The collaboration of screenwriter Robert Towne (Chinatown) and director Hal Ashby (Harold and Maude, The Last Detail, Coming Home) is a small dream and together they create some beautiful magic: the subtlety of Towne's very funny dialogue never becomes monotonous like a bad Broadway farce and Ashby's camera allows a viewer to discover hidden depths in Goldie Hawn, Carrie Fisher, Jack Warden (Oscar nominated), and Lee Grant (Oscar winner). All the performances are first rate but Julie Christie as George's true love interest steals the movie with those wonderfully expressive eyes and her classic drunk scene. (One of the best visual jokes in the movie is the backside of the black cocktail dress she wears at the election dinner.)

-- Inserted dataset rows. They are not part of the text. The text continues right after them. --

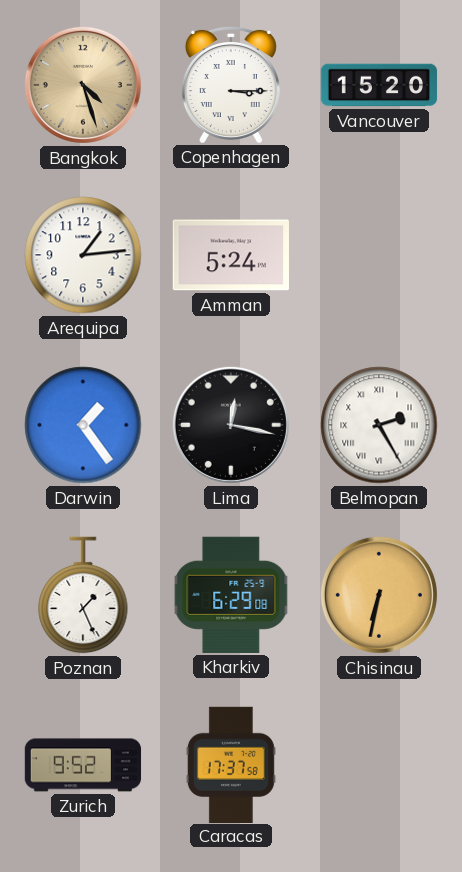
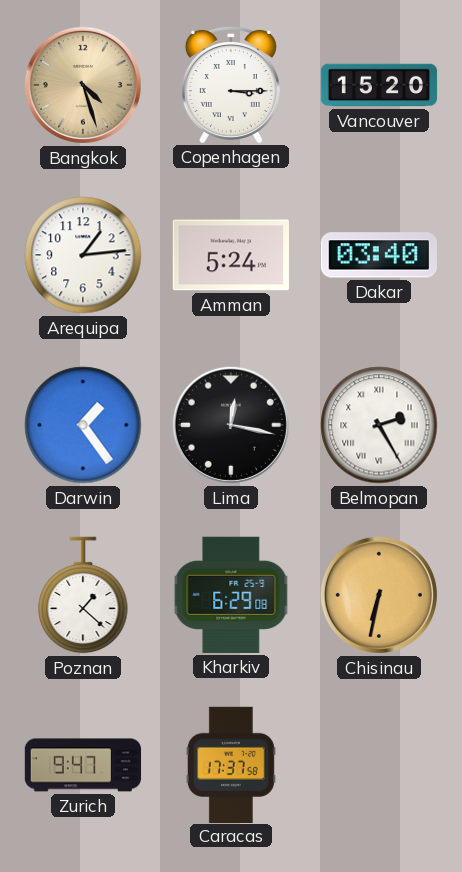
Dakar: none -> 03:40
Poznan: 1:26 -> 1:22
Zurich: 9:52 -> 9:47
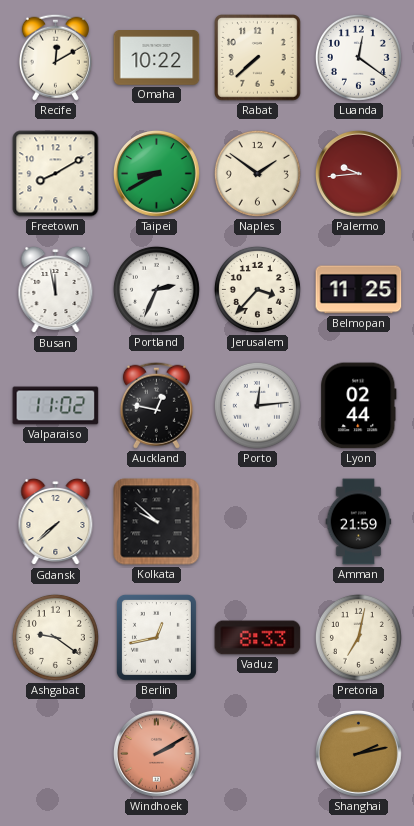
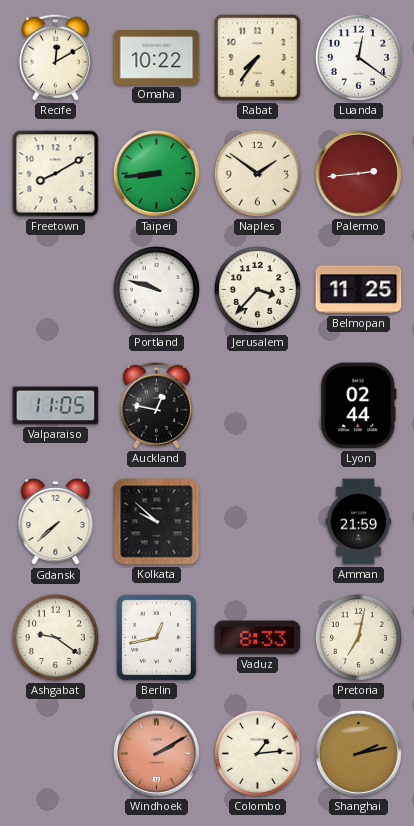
Rabat: 7:38 -> 7:36
Taipei: 8:40 -> 8:44
Palermo: 9:44 -> 2:44
Busan: 11:58 -> none
Portland: 2:34 -> 9:48
Valparaiso: 11:02 -> 11:05
Porto: 12:14 -> none
Colombo: none -> 1:14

I owned the Criterion laserdisc version of Shampoo and saw a great print on the big screen but this digitally remastered DVD treatment is nothing short of fabulous. The visual look of Shampoo is very important since as the story gets deeper so do the colors (watch the scene where George cuts Jackie's hair in her bathroom while they both glow in the fading afternoon light) but you could never tell from the VHS tape copies or even on its scatter-shot television appearances. This transfer does the film justice but unfortunately there are no special features whatsoever. A making-of documentary or even a commentary track (with the exception of Jack Warden all the principal actors are still alive) would have made this edition a great feature in your library. It's still worth buying but also just a bit of a letdown. Regardless, you can view Shampoo as either a lumbering, relic-like snapshot of its time or a morality tale with depth, humor, and some class. A richly rewarding viewing experience awaits the viewer who sees the latter. Enjoy!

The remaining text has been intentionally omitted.